What is required »
Set every record down again, exactly and completely.

Items listed in a dataset »
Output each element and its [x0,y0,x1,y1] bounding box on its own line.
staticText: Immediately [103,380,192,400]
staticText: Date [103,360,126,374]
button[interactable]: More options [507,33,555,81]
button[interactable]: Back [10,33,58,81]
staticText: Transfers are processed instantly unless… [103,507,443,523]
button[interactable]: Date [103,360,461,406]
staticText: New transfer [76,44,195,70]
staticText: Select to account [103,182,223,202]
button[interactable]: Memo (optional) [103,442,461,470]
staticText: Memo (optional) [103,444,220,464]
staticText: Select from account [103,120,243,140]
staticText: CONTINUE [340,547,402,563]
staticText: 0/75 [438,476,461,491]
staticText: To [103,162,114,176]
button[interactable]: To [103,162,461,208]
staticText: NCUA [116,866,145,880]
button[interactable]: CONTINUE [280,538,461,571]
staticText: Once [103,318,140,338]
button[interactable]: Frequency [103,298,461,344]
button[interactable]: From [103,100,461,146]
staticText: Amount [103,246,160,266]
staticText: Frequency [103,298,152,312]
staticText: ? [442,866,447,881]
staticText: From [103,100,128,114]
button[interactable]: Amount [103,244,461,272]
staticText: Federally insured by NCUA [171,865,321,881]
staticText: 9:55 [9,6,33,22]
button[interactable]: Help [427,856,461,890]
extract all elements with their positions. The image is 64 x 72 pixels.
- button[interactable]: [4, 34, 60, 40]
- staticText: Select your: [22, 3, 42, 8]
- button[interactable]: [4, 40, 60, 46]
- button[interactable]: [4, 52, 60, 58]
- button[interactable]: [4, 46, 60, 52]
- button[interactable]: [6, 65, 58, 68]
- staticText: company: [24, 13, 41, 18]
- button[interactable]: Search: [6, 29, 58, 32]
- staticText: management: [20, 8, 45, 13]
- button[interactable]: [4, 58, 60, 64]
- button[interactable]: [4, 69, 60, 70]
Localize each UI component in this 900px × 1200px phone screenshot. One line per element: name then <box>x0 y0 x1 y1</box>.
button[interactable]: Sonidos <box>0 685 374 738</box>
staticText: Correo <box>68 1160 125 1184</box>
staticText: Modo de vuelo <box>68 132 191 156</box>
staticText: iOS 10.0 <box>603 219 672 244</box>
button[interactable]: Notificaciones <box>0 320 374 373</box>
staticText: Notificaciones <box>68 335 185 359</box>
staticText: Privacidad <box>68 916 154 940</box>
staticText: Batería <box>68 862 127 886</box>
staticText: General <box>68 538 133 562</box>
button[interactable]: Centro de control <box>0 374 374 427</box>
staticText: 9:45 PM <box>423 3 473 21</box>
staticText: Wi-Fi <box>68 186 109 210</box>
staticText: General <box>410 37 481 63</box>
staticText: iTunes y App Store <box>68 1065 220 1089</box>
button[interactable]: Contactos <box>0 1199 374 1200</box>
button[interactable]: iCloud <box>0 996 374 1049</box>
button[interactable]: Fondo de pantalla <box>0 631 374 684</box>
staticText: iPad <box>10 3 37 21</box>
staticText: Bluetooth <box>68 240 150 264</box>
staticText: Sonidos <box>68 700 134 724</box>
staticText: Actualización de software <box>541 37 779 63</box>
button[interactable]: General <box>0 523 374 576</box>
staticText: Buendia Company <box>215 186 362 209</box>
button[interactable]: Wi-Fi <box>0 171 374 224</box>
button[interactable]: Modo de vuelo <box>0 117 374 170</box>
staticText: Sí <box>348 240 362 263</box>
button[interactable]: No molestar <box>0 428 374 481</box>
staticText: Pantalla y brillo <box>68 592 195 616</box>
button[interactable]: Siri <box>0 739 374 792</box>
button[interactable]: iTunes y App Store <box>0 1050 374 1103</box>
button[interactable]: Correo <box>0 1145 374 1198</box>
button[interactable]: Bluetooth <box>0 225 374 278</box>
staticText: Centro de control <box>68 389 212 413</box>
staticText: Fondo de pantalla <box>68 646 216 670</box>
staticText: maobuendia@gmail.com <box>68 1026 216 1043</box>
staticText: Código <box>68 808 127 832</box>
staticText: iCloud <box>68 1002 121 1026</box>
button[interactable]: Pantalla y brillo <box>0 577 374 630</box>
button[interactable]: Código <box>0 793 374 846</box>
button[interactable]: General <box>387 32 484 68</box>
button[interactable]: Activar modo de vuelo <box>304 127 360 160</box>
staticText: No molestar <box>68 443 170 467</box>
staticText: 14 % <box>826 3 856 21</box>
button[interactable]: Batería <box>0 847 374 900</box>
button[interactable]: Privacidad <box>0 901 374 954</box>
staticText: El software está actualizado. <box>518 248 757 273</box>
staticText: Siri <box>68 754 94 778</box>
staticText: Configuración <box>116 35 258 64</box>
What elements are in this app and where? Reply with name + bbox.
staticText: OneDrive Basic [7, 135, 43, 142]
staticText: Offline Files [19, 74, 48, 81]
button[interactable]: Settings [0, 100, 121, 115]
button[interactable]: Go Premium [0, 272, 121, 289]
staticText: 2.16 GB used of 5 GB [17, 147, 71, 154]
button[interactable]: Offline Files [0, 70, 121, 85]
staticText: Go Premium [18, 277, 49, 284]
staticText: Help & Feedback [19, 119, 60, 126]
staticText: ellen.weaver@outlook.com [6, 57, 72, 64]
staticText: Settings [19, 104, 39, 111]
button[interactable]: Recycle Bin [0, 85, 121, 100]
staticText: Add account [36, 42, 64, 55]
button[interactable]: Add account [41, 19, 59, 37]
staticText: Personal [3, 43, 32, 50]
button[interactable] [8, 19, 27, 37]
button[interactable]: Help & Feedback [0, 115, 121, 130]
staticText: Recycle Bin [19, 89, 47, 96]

Exercise response »
Output each element and its [x0,y0,x1,y1] bounding box on its own line.
staticText: Immediately [103,380,192,400]
staticText: Date [103,360,126,374]
button[interactable]: More options [507,33,555,81]
button[interactable]: Back [10,33,58,81]
staticText: Transfers are processed instantly unless… [103,507,443,523]
button[interactable]: Date [103,360,461,406]
staticText: New transfer [76,44,195,70]
staticText: Select to account [103,182,223,202]
button[interactable]: Memo (optional) [103,442,461,470]
staticText: Memo (optional) [103,444,220,464]
staticText: Select from account [103,120,243,140]
staticText: CONTINUE [340,547,402,563]
staticText: 0/75 [438,476,461,491]
staticText: To [103,162,114,176]
button[interactable]: To [103,162,461,208]
staticText: NCUA [116,866,145,880]
button[interactable]: CONTINUE [280,538,461,571]
staticText: Once [103,318,140,338]
button[interactable]: Frequency [103,298,461,344]
button[interactable]: From [103,100,461,146]
staticText: Amount [103,246,160,266]
staticText: Frequency [103,298,152,312]
staticText: ? [442,866,447,881]
staticText: From [103,100,128,114]
button[interactable]: Amount [103,244,461,272]
staticText: Federally insured by NCUA [171,865,321,881]
staticText: 9:55 [9,6,33,22]
button[interactable]: Help [427,856,461,890]
extract all elements with their positions. The image is 64 x 72 pixels.
- button[interactable]: [4, 34, 60, 40]
- staticText: Select your: [22, 3, 42, 8]
- button[interactable]: [4, 40, 60, 46]
- button[interactable]: [4, 52, 60, 58]
- button[interactable]: [4, 46, 60, 52]
- button[interactable]: [6, 65, 58, 68]
- staticText: company: [24, 13, 41, 18]
- button[interactable]: Search: [6, 29, 58, 32]
- staticText: management: [20, 8, 45, 13]
- button[interactable]: [4, 58, 60, 64]
- button[interactable]: [4, 69, 60, 70]
Localize each UI component in this 900px × 1200px phone screenshot. One line per element: name then <box>x0 y0 x1 y1</box>.
button[interactable]: Sonidos <box>0 685 374 738</box>
staticText: Correo <box>68 1160 125 1184</box>
staticText: Modo de vuelo <box>68 132 191 156</box>
staticText: iOS 10.0 <box>603 219 672 244</box>
button[interactable]: Notificaciones <box>0 320 374 373</box>
staticText: Notificaciones <box>68 335 185 359</box>
staticText: Privacidad <box>68 916 154 940</box>
staticText: Batería <box>68 862 127 886</box>
staticText: General <box>68 538 133 562</box>
button[interactable]: Centro de control <box>0 374 374 427</box>
staticText: 9:45 PM <box>423 3 473 21</box>
staticText: Wi-Fi <box>68 186 109 210</box>
staticText: General <box>410 37 481 63</box>
staticText: iTunes y App Store <box>68 1065 220 1089</box>
button[interactable]: Contactos <box>0 1199 374 1200</box>
button[interactable]: iCloud <box>0 996 374 1049</box>
button[interactable]: Fondo de pantalla <box>0 631 374 684</box>
staticText: iPad <box>10 3 37 21</box>
staticText: Bluetooth <box>68 240 150 264</box>
staticText: Sonidos <box>68 700 134 724</box>
staticText: Actualización de software <box>541 37 779 63</box>
button[interactable]: General <box>0 523 374 576</box>
staticText: Buendia Company <box>215 186 362 209</box>
button[interactable]: Wi-Fi <box>0 171 374 224</box>
button[interactable]: Modo de vuelo <box>0 117 374 170</box>
staticText: Sí <box>348 240 362 263</box>
button[interactable]: No molestar <box>0 428 374 481</box>
staticText: Pantalla y brillo <box>68 592 195 616</box>
button[interactable]: Siri <box>0 739 374 792</box>
button[interactable]: iTunes y App Store <box>0 1050 374 1103</box>
button[interactable]: Correo <box>0 1145 374 1198</box>
button[interactable]: Bluetooth <box>0 225 374 278</box>
staticText: Centro de control <box>68 389 212 413</box>
staticText: Fondo de pantalla <box>68 646 216 670</box>
staticText: maobuendia@gmail.com <box>68 1026 216 1043</box>
staticText: Código <box>68 808 127 832</box>
staticText: iCloud <box>68 1002 121 1026</box>
button[interactable]: Pantalla y brillo <box>0 577 374 630</box>
button[interactable]: Código <box>0 793 374 846</box>
button[interactable]: General <box>387 32 484 68</box>
button[interactable]: Activar modo de vuelo <box>304 127 360 160</box>
staticText: No molestar <box>68 443 170 467</box>
staticText: 14 % <box>826 3 856 21</box>
button[interactable]: Batería <box>0 847 374 900</box>
button[interactable]: Privacidad <box>0 901 374 954</box>
staticText: El software está actualizado. <box>518 248 757 273</box>
staticText: Siri <box>68 754 94 778</box>
staticText: Configuración <box>116 35 258 64</box>
What elements are in this app and where? Reply with name + bbox.
staticText: OneDrive Basic [7, 135, 43, 142]
staticText: Offline Files [19, 74, 48, 81]
button[interactable]: Settings [0, 100, 121, 115]
button[interactable]: Go Premium [0, 272, 121, 289]
staticText: 2.16 GB used of 5 GB [17, 147, 71, 154]
button[interactable]: Offline Files [0, 70, 121, 85]
staticText: Go Premium [18, 277, 49, 284]
staticText: Help & Feedback [19, 119, 60, 126]
staticText: ellen.weaver@outlook.com [6, 57, 72, 64]
staticText: Settings [19, 104, 39, 111]
button[interactable]: Recycle Bin [0, 85, 121, 100]
staticText: Add account [36, 42, 64, 55]
button[interactable]: Add account [41, 19, 59, 37]
staticText: Personal [3, 43, 32, 50]
button[interactable] [8, 19, 27, 37]
button[interactable]: Help & Feedback [0, 115, 121, 130]
staticText: Recycle Bin [19, 89, 47, 96]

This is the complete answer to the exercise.